**TRY IT**: In how many lines of the data does the word "équipe" appear? Give the number by itself.

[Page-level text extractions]

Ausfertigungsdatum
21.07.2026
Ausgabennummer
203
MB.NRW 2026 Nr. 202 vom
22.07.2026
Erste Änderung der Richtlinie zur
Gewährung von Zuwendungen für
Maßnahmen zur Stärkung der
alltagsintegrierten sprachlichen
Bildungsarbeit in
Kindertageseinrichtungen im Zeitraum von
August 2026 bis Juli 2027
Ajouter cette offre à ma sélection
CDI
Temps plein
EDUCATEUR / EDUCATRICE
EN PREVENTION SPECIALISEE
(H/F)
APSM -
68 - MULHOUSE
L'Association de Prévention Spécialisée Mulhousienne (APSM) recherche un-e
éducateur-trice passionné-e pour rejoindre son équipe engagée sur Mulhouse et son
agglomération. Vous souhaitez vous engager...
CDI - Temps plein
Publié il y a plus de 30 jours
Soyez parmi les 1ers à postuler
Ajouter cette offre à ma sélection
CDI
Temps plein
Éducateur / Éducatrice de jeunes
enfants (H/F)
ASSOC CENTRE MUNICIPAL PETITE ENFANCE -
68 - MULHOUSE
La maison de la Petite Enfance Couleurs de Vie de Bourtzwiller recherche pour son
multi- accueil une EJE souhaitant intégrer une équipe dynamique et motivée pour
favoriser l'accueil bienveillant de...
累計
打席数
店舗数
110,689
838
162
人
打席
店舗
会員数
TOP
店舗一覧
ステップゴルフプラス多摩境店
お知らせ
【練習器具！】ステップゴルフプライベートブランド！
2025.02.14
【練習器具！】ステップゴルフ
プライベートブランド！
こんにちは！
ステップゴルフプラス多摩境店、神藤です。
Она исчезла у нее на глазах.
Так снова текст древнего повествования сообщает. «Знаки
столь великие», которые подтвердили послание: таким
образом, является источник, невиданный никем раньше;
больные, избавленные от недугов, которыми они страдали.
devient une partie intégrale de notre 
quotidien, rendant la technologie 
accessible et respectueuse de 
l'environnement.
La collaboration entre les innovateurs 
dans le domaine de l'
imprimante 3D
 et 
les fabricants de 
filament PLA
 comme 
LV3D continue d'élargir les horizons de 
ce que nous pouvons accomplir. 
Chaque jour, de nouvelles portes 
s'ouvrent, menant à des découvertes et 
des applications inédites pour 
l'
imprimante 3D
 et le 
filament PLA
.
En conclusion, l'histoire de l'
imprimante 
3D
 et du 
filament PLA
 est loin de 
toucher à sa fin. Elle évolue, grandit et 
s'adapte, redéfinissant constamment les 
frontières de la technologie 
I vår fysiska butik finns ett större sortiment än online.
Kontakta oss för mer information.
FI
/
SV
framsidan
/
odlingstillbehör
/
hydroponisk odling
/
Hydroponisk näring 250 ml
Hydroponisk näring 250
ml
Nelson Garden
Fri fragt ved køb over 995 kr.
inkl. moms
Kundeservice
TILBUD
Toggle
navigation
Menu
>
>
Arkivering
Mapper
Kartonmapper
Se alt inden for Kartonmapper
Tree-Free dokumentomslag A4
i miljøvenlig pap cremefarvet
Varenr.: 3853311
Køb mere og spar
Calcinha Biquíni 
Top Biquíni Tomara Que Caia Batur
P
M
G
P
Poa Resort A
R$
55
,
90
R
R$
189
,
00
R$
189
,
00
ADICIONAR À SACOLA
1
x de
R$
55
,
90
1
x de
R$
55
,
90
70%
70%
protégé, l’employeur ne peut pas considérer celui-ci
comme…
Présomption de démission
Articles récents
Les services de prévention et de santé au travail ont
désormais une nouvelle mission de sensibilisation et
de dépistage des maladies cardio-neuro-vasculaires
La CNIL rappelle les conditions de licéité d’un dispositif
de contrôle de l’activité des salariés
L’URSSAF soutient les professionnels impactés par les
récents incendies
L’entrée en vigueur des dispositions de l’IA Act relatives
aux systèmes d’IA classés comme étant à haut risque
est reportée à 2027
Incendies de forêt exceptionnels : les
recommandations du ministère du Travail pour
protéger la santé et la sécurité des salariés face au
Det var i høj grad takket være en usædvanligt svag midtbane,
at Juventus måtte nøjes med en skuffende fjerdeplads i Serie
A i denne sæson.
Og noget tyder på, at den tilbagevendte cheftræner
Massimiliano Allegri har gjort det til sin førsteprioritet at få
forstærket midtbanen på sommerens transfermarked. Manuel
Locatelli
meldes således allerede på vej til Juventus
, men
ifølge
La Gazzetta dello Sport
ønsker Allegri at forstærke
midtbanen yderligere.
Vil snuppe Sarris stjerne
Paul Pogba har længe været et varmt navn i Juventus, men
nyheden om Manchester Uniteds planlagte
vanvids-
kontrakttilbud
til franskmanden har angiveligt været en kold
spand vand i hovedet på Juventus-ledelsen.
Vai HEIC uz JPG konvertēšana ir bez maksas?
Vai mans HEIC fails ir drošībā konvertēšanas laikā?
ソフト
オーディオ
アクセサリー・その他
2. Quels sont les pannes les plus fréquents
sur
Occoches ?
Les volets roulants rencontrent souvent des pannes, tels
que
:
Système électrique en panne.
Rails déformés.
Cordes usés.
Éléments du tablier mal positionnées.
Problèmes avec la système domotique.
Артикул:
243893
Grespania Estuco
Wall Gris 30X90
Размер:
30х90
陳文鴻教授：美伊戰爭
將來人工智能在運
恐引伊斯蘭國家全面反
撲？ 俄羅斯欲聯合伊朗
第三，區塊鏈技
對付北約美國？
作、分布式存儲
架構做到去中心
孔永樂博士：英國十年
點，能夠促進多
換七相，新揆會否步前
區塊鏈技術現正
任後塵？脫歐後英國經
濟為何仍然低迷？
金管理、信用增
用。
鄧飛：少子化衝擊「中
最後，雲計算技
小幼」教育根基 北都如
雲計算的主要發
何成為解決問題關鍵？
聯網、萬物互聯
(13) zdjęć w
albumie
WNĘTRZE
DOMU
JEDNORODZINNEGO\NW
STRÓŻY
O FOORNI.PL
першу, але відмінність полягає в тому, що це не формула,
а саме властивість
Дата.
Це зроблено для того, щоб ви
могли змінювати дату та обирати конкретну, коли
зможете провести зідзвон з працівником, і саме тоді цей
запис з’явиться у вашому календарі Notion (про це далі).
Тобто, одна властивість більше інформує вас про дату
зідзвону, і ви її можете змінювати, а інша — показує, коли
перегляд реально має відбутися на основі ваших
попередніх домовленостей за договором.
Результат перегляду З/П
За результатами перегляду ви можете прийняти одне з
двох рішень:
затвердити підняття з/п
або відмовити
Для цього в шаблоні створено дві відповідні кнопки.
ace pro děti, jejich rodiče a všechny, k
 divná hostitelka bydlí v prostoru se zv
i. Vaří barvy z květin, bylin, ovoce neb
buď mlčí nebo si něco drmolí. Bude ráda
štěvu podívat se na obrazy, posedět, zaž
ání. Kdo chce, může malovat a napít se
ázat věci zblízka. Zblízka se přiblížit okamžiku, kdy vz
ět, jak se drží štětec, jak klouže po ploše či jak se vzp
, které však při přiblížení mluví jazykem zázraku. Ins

**ANSWER FOR THIS EXERCISE**: 2